The following seems to be a typical scenario on macOS after installing a newer Bash with Homebrew:

  • /bin/bash is the old Bash, 3.2
  • /usr/local/bin/bash is the new Bash that knows about associative arrays (4.0 or newer)
  • type bash points to /usr/local/bin/bash and bash --version is the new one (because it resolves to /usr/local/bin/bash --version)

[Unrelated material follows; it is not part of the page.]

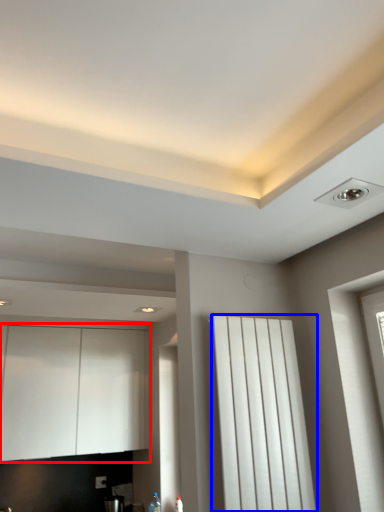 Question: Which object is closer to the camera taking this photo, cabinetry (highlighted by a red box) or curtain (highlighted by a blue box)?

Choices:
 (A) cabinetry
 (B) curtain

Answer: (B)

However, scripts with a #!/bin/bash shebang line that are run with ./script will use the old Bash (the scenario in the question). Solutions are:

  • Call the script with bash script: the new Bash will be used. Disadvantage: you always have to call it like that.
  • Change the shebang line to #!/usr/local/bin/bash. Disadvantage: on many systems, there is no Bash in /usr/local/bin and your script isn't portable any longer.
  • Change the shebang line to #!/usr/bin/env bash. This will use the first bash in your PATH, which should be the new one. This is pretty portable; the only downside is that you don't know exactly which Bash will be executed.

See also these Q&A:

  • What is the difference between "#!/usr/bin/env bash" and "#!/usr/bin/bash"?
  • Why is #!/usr/bin/env bash superior to #!/bin/bash?
  • Why is it better to use “#!/usr/bin/env NAME” instead of “#!/path/to/NAME” as my shebang? on Unix & Linux

Make sure the version of bash being invoked as interpreter at the top of your shell script (#!/bin/bash or whatever) is also version 4. If you're doing:

bash --version

and it's giving you v4, do a which bash to check it's location.